La nueva normativa se propone mejorar la atención sanitaria de la población por medio de la concurrencia y la gestión, no compartida, de las atribuciones del gobierno catalán y de los municipios en forma de acuerdos – los pactos de salud – cuyo contenido ejecutarían los mencionados consorcios.
Los pactos definen voluntades para conveniar acuerdos futuros de corresponsabilidad para la gobernabilidad en red del sistema sanitario público en una original fórmula que excluye transferencias y delegaciones de autoridad y capacidad regulatoria. Aunque se propone que los entes consorciados compartan el establecimiento de estrategias, principios de planificación, cálculo de necesidades, influencia mutua en sus dispositivos asistenciales y evaluación conjunta sobre una base territorial.
Y los consorcios facilitan, en la visión de desarrollo del Sr. Sabaté, la concurrencia de estructuras y organizaciones preexistentes para compartir, sin delegar, procesos de alineación de objetivos e influencia en el comportamiento congruente de los proveedores. Todo ello, según el Director del Servei Català de la Salut “con más cooperación que competencia”.

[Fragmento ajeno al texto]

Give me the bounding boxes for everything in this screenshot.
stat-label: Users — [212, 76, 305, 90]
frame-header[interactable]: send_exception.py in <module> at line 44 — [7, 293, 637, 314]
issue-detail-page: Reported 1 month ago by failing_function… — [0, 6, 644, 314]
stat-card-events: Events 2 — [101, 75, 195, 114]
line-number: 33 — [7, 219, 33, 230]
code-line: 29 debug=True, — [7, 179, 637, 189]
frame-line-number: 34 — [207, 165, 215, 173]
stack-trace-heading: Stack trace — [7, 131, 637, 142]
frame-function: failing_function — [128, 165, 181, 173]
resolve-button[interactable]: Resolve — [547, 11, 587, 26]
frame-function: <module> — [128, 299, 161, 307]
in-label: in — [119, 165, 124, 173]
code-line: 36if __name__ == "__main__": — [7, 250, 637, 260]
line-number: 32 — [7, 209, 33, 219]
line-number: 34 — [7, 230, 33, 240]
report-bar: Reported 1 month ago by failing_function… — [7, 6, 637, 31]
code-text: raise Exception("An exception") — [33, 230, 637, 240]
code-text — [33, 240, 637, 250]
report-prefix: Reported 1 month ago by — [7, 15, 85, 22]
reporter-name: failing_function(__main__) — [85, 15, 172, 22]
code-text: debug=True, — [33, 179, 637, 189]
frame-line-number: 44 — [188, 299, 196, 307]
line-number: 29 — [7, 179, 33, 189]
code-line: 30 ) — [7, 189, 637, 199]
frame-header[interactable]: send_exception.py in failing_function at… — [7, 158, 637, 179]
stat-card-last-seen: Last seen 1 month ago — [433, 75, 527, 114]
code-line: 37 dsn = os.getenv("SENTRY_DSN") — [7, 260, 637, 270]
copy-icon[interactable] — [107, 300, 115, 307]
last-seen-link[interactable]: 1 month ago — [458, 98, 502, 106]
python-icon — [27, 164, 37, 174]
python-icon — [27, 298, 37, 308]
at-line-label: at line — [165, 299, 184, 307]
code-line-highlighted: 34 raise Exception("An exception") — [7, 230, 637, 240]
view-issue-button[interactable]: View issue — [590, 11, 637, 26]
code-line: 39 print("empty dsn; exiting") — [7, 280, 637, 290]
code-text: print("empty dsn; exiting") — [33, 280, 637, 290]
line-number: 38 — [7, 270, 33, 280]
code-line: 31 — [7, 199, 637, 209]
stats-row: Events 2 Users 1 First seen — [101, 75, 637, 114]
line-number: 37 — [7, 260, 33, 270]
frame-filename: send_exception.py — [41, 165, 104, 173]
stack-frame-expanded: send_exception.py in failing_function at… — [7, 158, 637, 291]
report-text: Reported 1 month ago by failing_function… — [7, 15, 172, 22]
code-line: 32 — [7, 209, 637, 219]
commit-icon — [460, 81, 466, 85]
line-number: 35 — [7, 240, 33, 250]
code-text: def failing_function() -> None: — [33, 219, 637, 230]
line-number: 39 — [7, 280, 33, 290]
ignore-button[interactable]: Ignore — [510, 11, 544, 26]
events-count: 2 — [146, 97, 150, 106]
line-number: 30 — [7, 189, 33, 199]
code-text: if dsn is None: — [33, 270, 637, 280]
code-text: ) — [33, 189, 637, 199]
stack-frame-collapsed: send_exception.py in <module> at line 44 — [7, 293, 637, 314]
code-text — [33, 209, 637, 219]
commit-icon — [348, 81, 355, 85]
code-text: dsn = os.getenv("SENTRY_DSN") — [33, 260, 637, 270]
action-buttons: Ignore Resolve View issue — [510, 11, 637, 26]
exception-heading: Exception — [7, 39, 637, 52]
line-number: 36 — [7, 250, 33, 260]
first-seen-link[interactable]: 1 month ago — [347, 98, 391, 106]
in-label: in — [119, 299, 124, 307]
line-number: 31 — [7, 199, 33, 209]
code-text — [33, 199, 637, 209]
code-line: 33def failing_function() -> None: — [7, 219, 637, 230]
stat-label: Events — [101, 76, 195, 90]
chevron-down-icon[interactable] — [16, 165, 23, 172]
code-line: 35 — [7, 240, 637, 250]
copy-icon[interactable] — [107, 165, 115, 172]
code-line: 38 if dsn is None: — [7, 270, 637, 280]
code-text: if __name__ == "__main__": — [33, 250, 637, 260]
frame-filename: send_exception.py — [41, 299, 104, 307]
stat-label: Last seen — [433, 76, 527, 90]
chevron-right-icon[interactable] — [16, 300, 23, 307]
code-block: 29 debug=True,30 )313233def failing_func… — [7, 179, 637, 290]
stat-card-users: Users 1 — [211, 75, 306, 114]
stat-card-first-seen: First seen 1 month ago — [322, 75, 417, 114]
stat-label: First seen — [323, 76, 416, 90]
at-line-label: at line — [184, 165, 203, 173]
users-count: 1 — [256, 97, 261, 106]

Los consorcios en su calidad de “gobiernos territoriales de la salud” deberán operativizar principios de Proximidad Territorial, Profundización Participativa, Transparencia, Pluralidad de Provisión, Gobierno Compartido y ser instrumentales en el logro de los objetivos de Equidad, Calidad y Seguridad.
El Sr. Sabaté quiso compartir con la audiencia la formulación de algunas dudas en cuyo análisis animó la cooperación de los asistentes: ¿quién ganará y quien perderá en términos relativos con esta reformulación de la LOSCA? ¿Nos conduce este proceso a alguna forma de mercado o quasi-mercado? ¿Qué resistencias pueden ser identificadas anticipadamente? ¿Que papel asumirán las patronales sectoriales y las asociaciones de proveedores una vez el “modelo” descentralizado eche a andar? ¿Como se deberá abordar la consideración de la inversión en alta tecnología des de la perspectiva plural de los gobierno territoriales?
El debate sigue
El Director del Servei Català de la Salut hizo confianza a la Fundación organizadora de la Jornada sugiriendo la oportunidad de mantener la deliberación colectiva dirigiendo su atención hacia el debate informado acerca de estos interrogantes. En el acto de clausura el Dr. Joan Josep Artells, Director de la Fundación SIS anunció la continuidad del debate iniciado con la celebración el próximo 13 de Abril de un Foro sobre la centralidad de la Atención Primaria en los procesos de modernización de los sistemas públicos de salud de Suecia, Inglaterra y España. El debate se organiza conjuntamente con el Colegio Oficial de Médicos de Barcelona y tendrá lugar en el Auditorio de su sede corporativa.